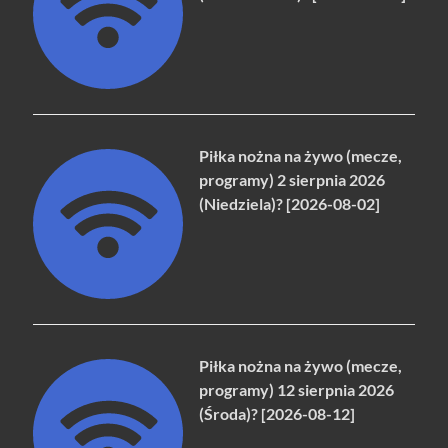
Piłka nożna na żywo (mecze,
programy) 2 sierpnia 2026
(Niedziela)? [2026-08-02]
Piłka nożna na żywo (mecze,
programy) 12 sierpnia 2026
(Środa)? [2026-08-12]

****

Count how many lines in the listing above contain the word "sierpnia", and respond with only that number.

→ WRITTEN RESPONSE: 2